Files
git.stella-ops.org/docs/sboms/DETERMINISM.md

9.9 KiB

SBOM Determinism Guide

Sprint: SPRINT_20260118_025_ReleaseOrchestrator_sbom_release_association Task: TASK-025-005 Status: Living Document

This document consolidates all determinism requirements for Stella Ops SBOMs. Deterministic SBOMs are critical for reproducible builds, verifiable release gates, and trust chain integrity.

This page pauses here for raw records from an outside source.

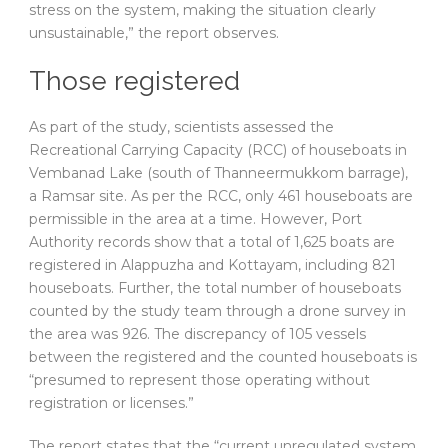
stress on the system, making the situation clearly
unsustainable,” the report observes.
Those registered
As part of the study, scientists assessed the
Recreational Carrying Capacity (RCC) of houseboats in
Vembanad Lake (south of Thanneermukkom barrage),
a Ramsar site. As per the RCC, only 461 houseboats are
permissible in the area at a time. However, Port
Authority records show that a total of 1,625 boats are
registered in Alappuzha and Kottayam, including 821
houseboats. Further, the total number of houseboats
counted by the study team through a drone survey in
the area was 926. The discrepancy of 105 vessels
between the registered and the counted houseboats is
“presumed to represent those operating without
registration or licenses.”
The report states that the “current unregulated system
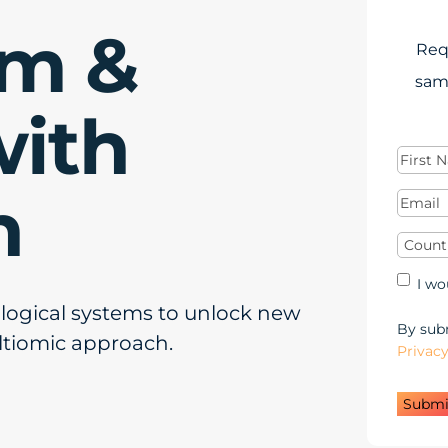
rm &
Req
sam
with
First
Name
(
n
Email
(
Countr
Mar
I wo
Opt
ological systems to unlock new
in
By subm
ltiomic approach.
Privacy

1. Why Determinism Matters

1.1 Reproducibility

Deterministic SBOMs ensure that scanning the same artifact multiple times produces identical output. This is essential for:

  • CI/CD Reliability: Re-running a pipeline should produce the same SBOM hash
  • Audit Trails: Evidence submitted to compliance frameworks must be reproducible
  • Caching: Content-addressed storage can deduplicate identical SBOMs
  • Debugging: Engineers can reproduce exact SBOM state from artifact digest

1.2 Verifiable Gates

Policy gates rely on SBOM hashes for trust verification:

Artifact Digest → SBOM Generation → Canonical Hash → DSSE Signature → Policy Evaluation

If SBOM generation is non-deterministic, the same artifact could produce different hashes, breaking:

  • Signature verification (hash mismatch)
  • Gate decisions (different vulnerability sets)
  • Attestation chains (broken proof lineage)

1.3 Trust Chaining

Evidence chains require stable identifiers. A release component's SbomDigest must match the SBOM retrieved later for verification. Non-determinism breaks this chain:

Release Finalization:     SbomDigest = sha256:abc123...
Later Verification:       sha256(regenerated-sbom) = sha256:xyz789...  ← BROKEN

2. Canonicalization Rules

Stella Ops uses RFC 8785 JSON Canonicalization Scheme (JCS) for deterministic JSON serialization.

2.1 Core JCS Rules

  1. No Whitespace: Output has no formatting, newlines, or indentation
  2. Sorted Keys: Object keys are sorted lexicographically (Unicode code point order)
  3. Normalized Numbers: No leading zeros, no trailing decimal zeros, no positive exponent sign
  4. UTF-8 Encoding: All strings encoded as UTF-8 without BOM
  5. No Duplicate Keys: Object keys must be unique

2.2 Implementation

// Using StellaOps.Canonical.Json
using StellaOps.Canonical.Json;

// Canonicalize raw JSON bytes
byte[] canonical = CanonJson.CanonicalizeParsedJson(jsonBytes);

// Compute SHA-256 of canonical form
string digest = CanonJson.Sha256Hex(canonical);

2.3 SBOM-Specific Ordering

Beyond JCS, Stella Ops applies additional ordering for SBOM elements:

Element Ordering Strategy
components Sorted by bom-ref (Ordinal)
dependencies Sorted by ref (Ordinal)
hashes Sorted by alg (Ordinal)
licenses Sorted by license ID (Ordinal)
dependsOn Sorted lexicographically

This ensures component order doesn't affect the canonical hash.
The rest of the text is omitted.